DAVISON TWP. — Following board approval of a new procedure for notifying residents of lawn mowing violations, the township is ready for tougher enforcement this spring and summer.
The Davison Township Board of Trustees approved a new procedure for enforcing lawn mowing at its March 11 meeting, giving property owners fewer notices and a higher fee if the township has to mow it for them.
“We’ve had issues in the past where our code enforcement officer was chasing his tail for violation notices and the procedure we used last year,” said Jeremy Smith, planning and zoning administrator for Davison Township. “Last year, every time there was a violation, we sent out a violation notice, because the way the ordinance is written in our book.”
Previously, the ordinance only required the township to publish the ordinance about lawn mowing I the local newspaper in the spring and fall. The procedures approved March 11 provide the township with the process to operate the code enforcement side of it, in between those newspaper postings.
“This makes it so don’t have to send a violation notice every time (code enforcement) wants to go out, he was chasing his tale all summer long trying to get people to mow vacant lots, basically, and the main offenders were people who don’t live in town,” said Smith. “So, they didn’t necessarily adhere to our ordinance. Now, if anyone questions anything going forward, we can give them this copy of our procedures as well.”
Smith said the new procedure will also be included in violation notices when they are mailed.
The township will now only send notice to violators of the ordinance once before taking action. Once a property owner receives one notice, the township can return as many times as is necessary throughout the season to mow without sending additional notices, said Smith.
Trustee Lori Tallman asked how often the township has to mow properties left unattended in the township over a typical summer. Smith said they have a couple of habitual offenders who have to be mowed 6-8 times a year depending on how wet the season is, and how fast grass grows.
Previously, the township charged property owners $192 per mowing, but that rate will be assessed this year at $330, taking into account the time and labor expended by township employees and mowers to bring about enforcement of the ordinance.
Tallman said while she agrees there should be enforcement of the ordinance, she said she thinks the township should give property owners more than one chance to comply.
“I feel like only giving them one notice isn’t really fair,” she said. “I don’t think we should have to do it every time, like you say, but I wonder if maybe we’d be better off saying notice first and second time, after that they don’t get any more notices.”
Smith said this is the way he did code enforcement when he held that job and it was only last year the township started requiring multiple notices, which placed a lot more work on the code enforcement officer.
“It was wasted time of (code enforcement’s) time, it wasted my time, it was a waste of postage, a waste of paper,” said Smith. “It was just a big waste of resources.”
Treasurer Tim Green said he lives in Woodbridge subdivision and across from his house is a vacant lot which he frequently calls the township about because the property owner doesn’t mow.
He said every time he complains the township has to send out a notice, then give the owner a certain amount of time to mow it – which meant the lot across the street was only mowed twice last summer.
“I said something here should change on this because this isn’t right,” said Green. “You guys are out there spinning your wheels, you’re driving out there, sending the letters and I said what can we do?
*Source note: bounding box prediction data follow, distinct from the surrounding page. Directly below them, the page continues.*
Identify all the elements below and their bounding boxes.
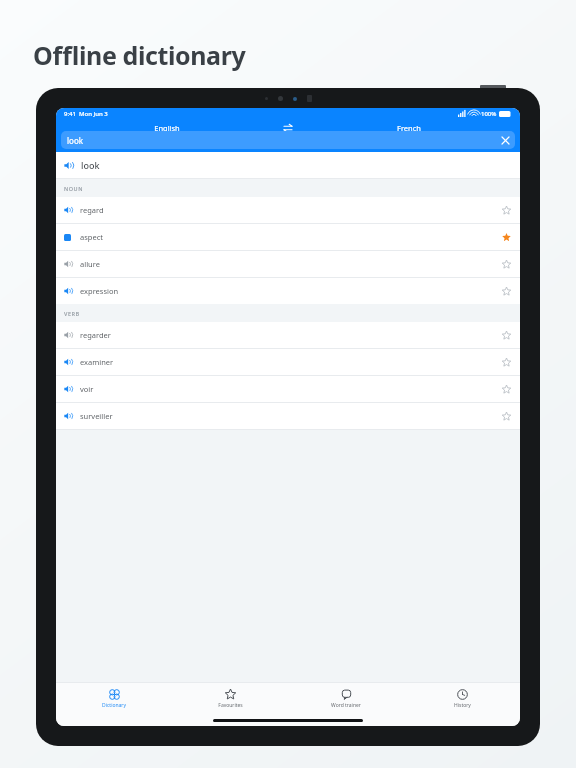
staticText: Favourites — [218, 702, 243, 709]
staticText: voir — [80, 384, 94, 394]
staticText: surveiller — [80, 411, 113, 421]
staticText: expression — [80, 286, 119, 296]
staticText: 100% — [481, 110, 497, 118]
button[interactable]: look — [61, 131, 515, 149]
button[interactable]: surveiller — [56, 403, 520, 429]
button[interactable]: aspect — [56, 224, 520, 250]
button[interactable]: Add to favourites — [496, 406, 516, 426]
button[interactable]: look — [56, 152, 520, 178]
button[interactable]: English — [56, 121, 278, 135]
button[interactable]: allure — [56, 251, 520, 277]
button[interactable]: Add to favourites — [496, 352, 516, 372]
staticText: 9:41 Mon Jun 3 — [64, 110, 108, 118]
button[interactable]: Dictionary — [56, 683, 172, 715]
button[interactable]: expression — [56, 278, 520, 304]
staticText: Dictionary — [102, 702, 126, 709]
button[interactable]: History — [404, 683, 520, 715]
button[interactable]: Add to favourites — [496, 200, 516, 220]
staticText: French — [397, 123, 421, 133]
staticText: History — [454, 702, 471, 709]
staticText: English — [154, 123, 180, 133]
button[interactable]: regard — [56, 197, 520, 223]
staticText: regard — [80, 205, 104, 215]
staticText: look — [67, 135, 84, 146]
button[interactable]: regarder — [56, 322, 520, 348]
button[interactable]: Add to favourites — [496, 254, 516, 274]
button[interactable]: Add to favourites — [496, 325, 516, 345]
staticText: allure — [80, 259, 100, 269]
staticText: regarder — [80, 330, 111, 340]
button[interactable]: voir — [56, 376, 520, 402]
button[interactable]: examiner — [56, 349, 520, 375]
staticText: VERB — [64, 310, 80, 317]
button[interactable]: Remove from favourites — [496, 227, 516, 247]
button[interactable]: Swap languages — [278, 121, 298, 135]
button[interactable]: French — [298, 121, 520, 135]
staticText: aspect — [80, 232, 103, 242]
staticText: Offline dictionary — [33, 38, 246, 72]
staticText: Word trainer — [331, 702, 361, 709]
button[interactable]: Clear search — [497, 132, 513, 148]
button[interactable]: Favourites — [172, 683, 288, 715]
staticText: look — [81, 159, 100, 171]
staticText: NOUN — [64, 185, 83, 192]
button[interactable]: Add to favourites — [496, 379, 516, 399]
staticText: examiner — [80, 357, 114, 367]
button[interactable]: Add to favourites — [496, 281, 516, 301]
button[interactable]: Word trainer — [288, 683, 404, 715]
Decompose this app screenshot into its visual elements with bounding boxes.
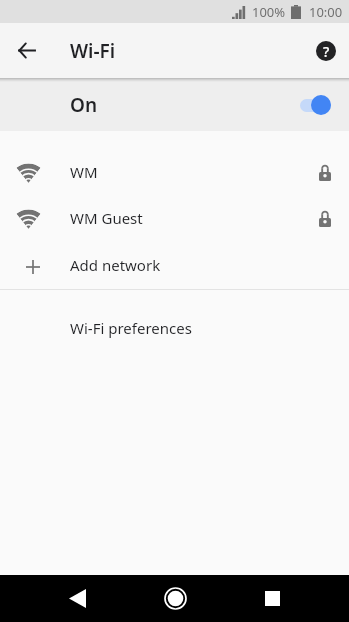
button[interactable]: Recent apps	[248, 575, 296, 622]
button[interactable]: WM	[0, 150, 349, 196]
button[interactable]: WM Guest	[0, 196, 349, 242]
staticText: On	[70, 92, 98, 118]
button[interactable]: Help	[305, 30, 346, 71]
staticText: 10:00	[309, 3, 343, 21]
staticText: 100%	[252, 3, 286, 21]
button[interactable]: Home	[151, 575, 199, 622]
button[interactable]: On	[0, 79, 349, 131]
button[interactable]: Navigate up	[6, 30, 47, 71]
button[interactable]: Back	[53, 575, 101, 622]
staticText: ?	[323, 42, 330, 61]
staticText: WM Guest	[70, 208, 143, 228]
staticText: WM	[70, 162, 98, 182]
staticText: Add network	[70, 255, 161, 275]
button[interactable]: Wi-Fi preferences	[0, 305, 349, 351]
button[interactable]: Add network	[0, 242, 349, 289]
staticText: Wi-Fi preferences	[70, 318, 192, 338]
staticText: Wi-Fi	[70, 38, 116, 64]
Jeremy said we have a really strong ordinance on this, but it got changed for some reason.”
Smith said the township believes the $330 bill for mowing, which is tacked onto the property taxes as a special assessment, is a fair accounting of the township’s time and effort to enforce the ordinance.
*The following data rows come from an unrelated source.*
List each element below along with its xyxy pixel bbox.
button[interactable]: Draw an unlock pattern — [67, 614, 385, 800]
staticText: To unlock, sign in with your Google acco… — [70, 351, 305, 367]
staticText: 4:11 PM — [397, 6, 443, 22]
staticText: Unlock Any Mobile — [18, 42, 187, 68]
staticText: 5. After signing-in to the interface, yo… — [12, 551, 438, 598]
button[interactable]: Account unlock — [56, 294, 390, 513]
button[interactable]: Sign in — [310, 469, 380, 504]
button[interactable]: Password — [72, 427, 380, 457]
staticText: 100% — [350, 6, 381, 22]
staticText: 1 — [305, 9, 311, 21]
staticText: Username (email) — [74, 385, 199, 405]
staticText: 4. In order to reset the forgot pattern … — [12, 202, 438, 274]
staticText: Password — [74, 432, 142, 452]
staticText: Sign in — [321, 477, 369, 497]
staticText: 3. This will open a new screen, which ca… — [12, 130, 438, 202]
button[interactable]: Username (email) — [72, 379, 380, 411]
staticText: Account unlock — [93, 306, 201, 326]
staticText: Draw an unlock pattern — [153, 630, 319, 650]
“If they get a $330 bill, they’re going to mow it really quick,” Green agreed.
Tallman said her concern is habitual offenders will consider the assessment to be cheaper than hiring someone to mow the property, but Smith said the new procedures open it up so the township can mow unattended properties more frequently, thus making it more affordable for the property owner to do it themselves.
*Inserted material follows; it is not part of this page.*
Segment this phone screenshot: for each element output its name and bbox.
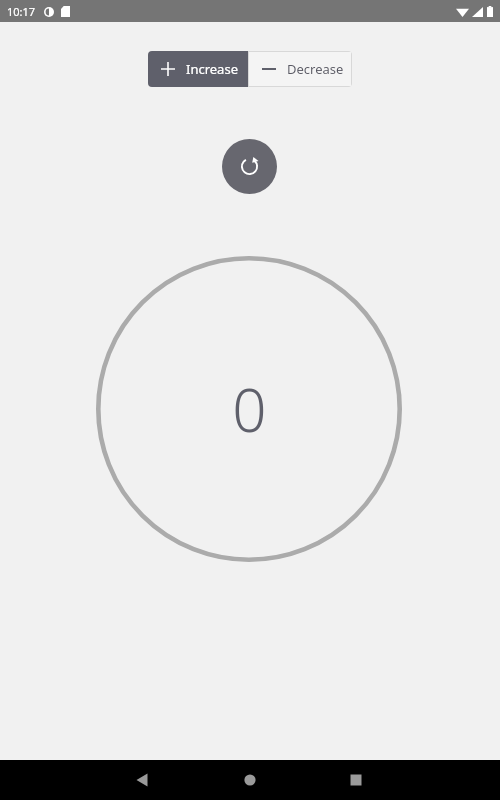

“They’ll get 10 days to comply,” said Smith. “They’re going to get a bill, and this can be done 6-8 times a summer. That will affect the pocketbook at $1,200-2,500 a season…they are going to comply.”
Tallman said her other concern were residents who have a crisis or other problem which keeps them from mowing for several weeks and they are only given one opportunity to correct the situation.
Smith said the township is willing to work with anyone.
“People have to make that phone call reach out to us,” he said. “We’ll work with them.”
The board approved the new procedures unanimously.